2.  () that takes two arguments a and b, and returns the sum of a squared and b squared. 
3.  (areacircle r) which takes an argument r, and returns the area of a circle of radius r. π is already defined for you by typing the predetermined variable pi. If not, then write the following variable definition: (define pi 3.14159)

PART 2:
Typed and printed: (Due 9/19/2012 in class)
1. Convert the infix expression to prefix.
 a.   ( 5 - 4 * 2 ) / ( 10 - 5 ) + 3
 b.   ( 2 +  3 ( 4 - 2) / ( 1 - 3 / 5 ) ) *EDITED: closed parenthesis at end* 
2. Evaluate the expressions (show the steps you took line by line) You may verify your result using DrScheme. Parts f and g require you to refer back to Part1 of the assignment. 
 a. ( * (+ 4 7 9) (/ 15 5) (- 3 -1) )
 b. (/ (- 20 -4)   (* -3 2 -1))

    (define a 4)
    (define b 5)
    (define c  (+ a b -1) )
 c. ( - (+ a (* -1 c) b) (* a b))
 d. (+ (quotient c b) (remainder a 4)) 
 e. (+ (* a b -1) (- c (* b 2)))
 f. (AreaRectangle 12 9)
 g. (sum-of-squares 4 7)



Solutions:
FUNCTIONS: (posted 9/26)
1. 
(define (AreaRectangle a b) (* a b) )
2. 
(define (sum-of-squares a b) (+ (* a a)(* b b)))
3.
(define (areacircle r) (* pi r r))
OR
(define (areacircle r) (* 3.14159 r r))


WRITTEN WORK: 
1a. The +3 happens AFTER the division:
(+ (/ (- 5 (* 4 2))(- 10 5)) 3) OR [for making the +3 more obvious] (+ 3 (/ (- 5 (* 4 2))(- 10 5)) )

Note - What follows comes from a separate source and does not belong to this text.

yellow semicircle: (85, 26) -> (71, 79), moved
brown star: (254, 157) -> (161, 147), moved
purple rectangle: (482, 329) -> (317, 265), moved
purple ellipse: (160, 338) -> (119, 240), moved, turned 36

1b. The 2 is added after the multiplications and divisions. 3(4-2) is a multiplication of 3 and parenthesis.
(+ 2 (/ (* 3 (- 4 2)) (- 1 (/ 3 5))))

2
a. 240
b. 4
c. -19
d. 1
e. -22
f. 108
g. 65

HW2 - Jargon (due 9/13/2012)

posted Sep 12, 2012, 5:52 AM by Samuel Konstantinovich   [ updated Sep 12, 2012, 11:36 AM ]

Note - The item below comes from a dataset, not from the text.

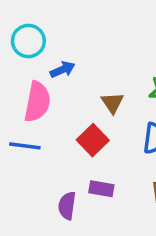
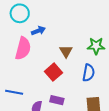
blue line: (25, 146) -> (14, 92), moved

Jargon research assignment: 
Pick a computer related term that you have heard but don’t really know what it means. Do research from more than one source, and after reading about it, write your own description of what it is. (Do not summarize/paraphrase your sources) Write at least a few paragraphs explaining what it is and why it is important/how it is used. Cite your sources!

Deadline: 9/13/2012
Print the assignment and bring it in.

Important note:
Wikipedia is a valid tool to do help you research! However, you must go to their sources in order to cite something. Make sure you follow the links to read the primary source to verify the information, or find another source.

HW1 - Setup/Install

posted Sep 12, 2012, 5:47 AM by Samuel Konstantinovich   [ updated Sep 12, 2012, 5:47 AM ]

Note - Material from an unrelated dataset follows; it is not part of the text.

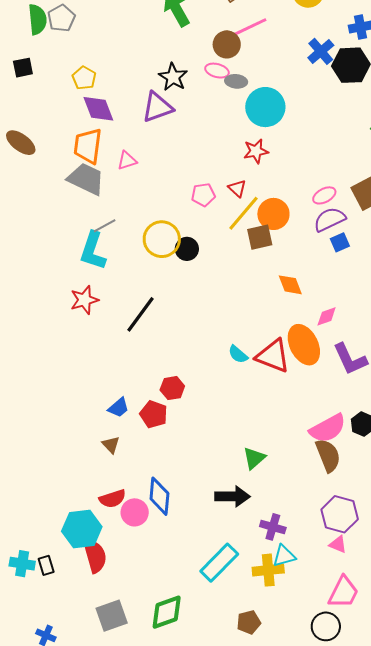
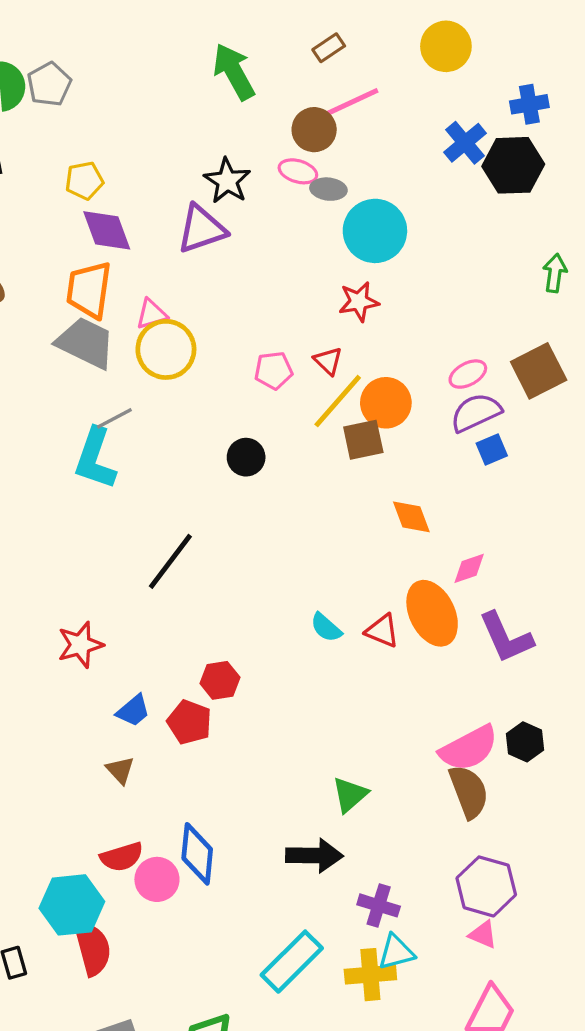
yellow pentagon: (84, 78) -> (84, 181), turned 30
yellow circle: (162, 239) -> (166, 349), moved
red star: (84, 300) -> (80, 645), moved
red triangle: (273, 356) -> (382, 631), size x0.6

Download and install DrRacket. Before you click the Download button, you must FIRST select what type of machine you want to install it on. 
  • For Windows users, select Windows (x86, 32-bit) 
  • For Mac users, select Mac OS X (Intel 32-bit)
Go to the homework server link on the course webpage. Log in by selecting your period/name from the drop down menu. Your password is initially your 4 digit Stuy ID. Update your profile as follows:
  • change your password to something more secure that you will remember.
  • add your primary email address.
  • add a nickname if you want to be called by a different name.